## [WORK REQUEST]
Line by line, set down all the data below exactly, omitting any picture.
[Opening DATA TO PROCESS section]
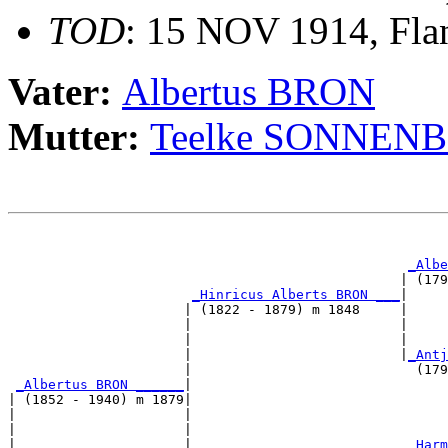
TOD
: 15 NOV 1914, Fla
Vater:
Albertus BRON
Mutter:
Teelke SONNEN
                                                       
_Albe
                                                 | (179
_Hinricus Alberts BRON ___
|

                      | (1822 - 1879) m 1848     |

                      |                          |     
                      |                          |     
                      |                          |
_Antj
                      |                            (179
_Albertus BRON ______
|

| (1852 - 1940) m 1879|

|                     |                                
|                     |                                
|                     |                           
_Harm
[Closing DATA TO PROCESS section]
## [REPLY]
TOD
: 15 NOV 1914, Fla
Vater:
Albertus BRON
Mutter:
Teelke SONNEN
                                                       
_Albe
                                                 | (179
_Hinricus Alberts BRON ___
|

                      | (1822 - 1879) m 1848     |

                      |                          |     
                      |                          |     
                      |                          |
_Antj
                      |                            (179
_Albertus BRON ______
|

| (1852 - 1940) m 1879|

|                     |                                
|                     |                                
|                     |                           
_Harm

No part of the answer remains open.